The old canard, “You can’t win a pennant in April but you sure can lose it,” seems truer than ever. The Orioles’s offensive futility is so bad that I turned off a game on Monday night April 30 when they were only trailing 2-0 in the 7th.

So I missed them tying in the 9th at Anaheim against the Angels. Only to lose it in bottom of the inning. Once-reliable reliever Brad Brach must be feeling the pressure of his impending free agency because he has not been effective this year.

(It reminds me of similar problems for Bud Norris in his last year as a Bird. Norris, who won the last post-season game the Birds played in 2014 against Detroit, has landed for the time being with Cardinals.)

Oriole starting pitching was considered a big issue in 2018 and it remains that way. Now the bullpen, the defense, and the anemic offense have all been revealed as defective.

But one thing I will NOT do is pile on against my bedraggled team like Joe Posnanski did this week on mlb.com rehashing the 21-game losing streak to start the 1988 Oriole season. Instead I always find something remarkable to write about baseball on its many levels.

Here's even a tip of cap to the Yankees that won a thrilling day game at Houston on May 3, earning a series win, 3 out of 4 against the defending world champions.

Down 5-3 going into the top of the 9th (after leading 3-0 going into the bottom of the 7th), they scored 3 runs on the dreaded leadoff walk, a few singles and sprightly base running by their impressive rookies Miguel Andujar and Gleyber Torres and pinch-hitter Aaron Hicks.

Team speed is so undervalued in baseball and it is nice to see games won with legs and not just massive home run-hitting forearms. Houston’s bullpen ineffectiveness might become an issue as the season wears on.

Maybe Seattle and the Angels with Mike Trout and the young Japanese import DH-pitcher Shohei Otani might challenge the Astros. Meanwhile, it looks like the nomination for AL Least might be the AL Central where the Indians have sputtered out of the gate though its less-heralded rivals have been even worse.

In the NL East, the youth movement in Atlanta seems about to pay off as the Braves came into CitiField this week and swept the Mets convincingly. They have moved into first place in the very early going.

Former Oriole Nick Markakis is providing veteran leadership and great all-around play. He didn't want leave to Baltimore but management didn't want to pay him for the fourth year of his contract.

On the college baseball front, Yale is a virtual lock to host the best-of-three Ivy League championship in New Haven on May 19, and 20 (if necessary). Dartmouth has a one-game lead in the lost column over Columbia that is really two games because the Big Green won 2 out of 3 against the Lions at Dartmouth earlier in the season.

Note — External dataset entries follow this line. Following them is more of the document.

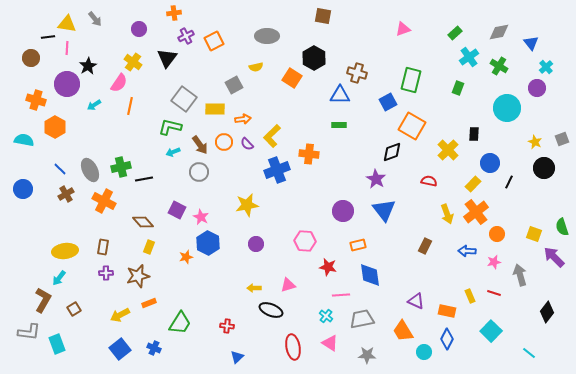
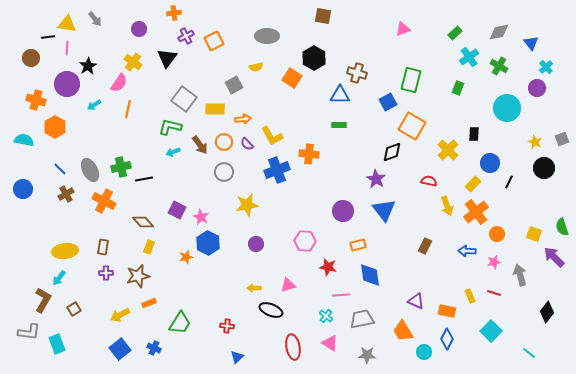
orange line at (130, 106): moved 2 px left, 3 px down
yellow L-shape at (272, 136): rotated 75 degrees counterclockwise
gray circle at (199, 172): moved 25 px right
yellow arrow at (447, 214): moved 8 px up
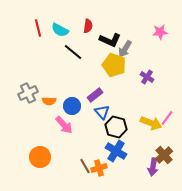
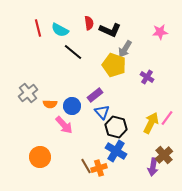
red semicircle: moved 1 px right, 3 px up; rotated 16 degrees counterclockwise
black L-shape: moved 10 px up
gray cross: rotated 12 degrees counterclockwise
orange semicircle: moved 1 px right, 3 px down
yellow arrow: rotated 85 degrees counterclockwise
brown line: moved 1 px right
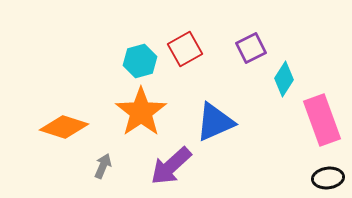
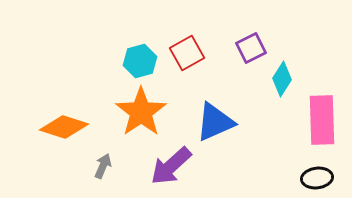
red square: moved 2 px right, 4 px down
cyan diamond: moved 2 px left
pink rectangle: rotated 18 degrees clockwise
black ellipse: moved 11 px left
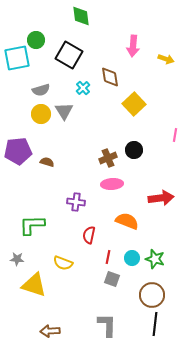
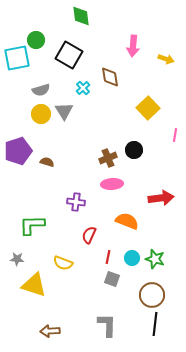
yellow square: moved 14 px right, 4 px down
purple pentagon: rotated 12 degrees counterclockwise
red semicircle: rotated 12 degrees clockwise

Columbia needs to sweep Cornell at Ithaca on May 12-13 and hope that Dartmouth loses two games of their remaining six against Princeton at home and Harvard in Cambridge. There is also a 4-4 tie against Penn that the Big Green may need to resume if that game becomes crucial.

Columbia ended its home season with a series victory against Penn. The Lions’s senior leader second baseman Randell Kanemaru hopefully dodged a serious injury in the climactic rally to win the rubber game.

Last year’s league MVP got on base after being hit in the “lower stomach” with a pitch. He moved to third later in the inning and then tried to score on a wild pitch. After a violent collision with the Penn pitcher at home plate, he was called out.

There are no replay provisions in the Ivy League but it looked like a bad call. Worse, he was writhing in pain after landing on his left shoulder. His right throwing shoulder has been aching all year forcing his shift to second from third base.

Fortunately there was no major injury. He has a chance to end his career on the playing field, ideally for fans of Columbia, playing deep into the spring.

In the Big East, perennial powers St. John’s and Seton Hall square off on Fri May 11 at Seton Hall at 4p. Both will make the Big East tournament that will be in Ohio May 26-28.

In the Big Ten, Rutgers has a 6-9 league record but is 23-18 overall after spanking Columbia 15-4 in a mid-week game on May 1. Mets third baseman Todd Frazier's alma mater may have a chance to do some damage in the playoffs.

That’s all for now. Always remember: Take it easy but take it.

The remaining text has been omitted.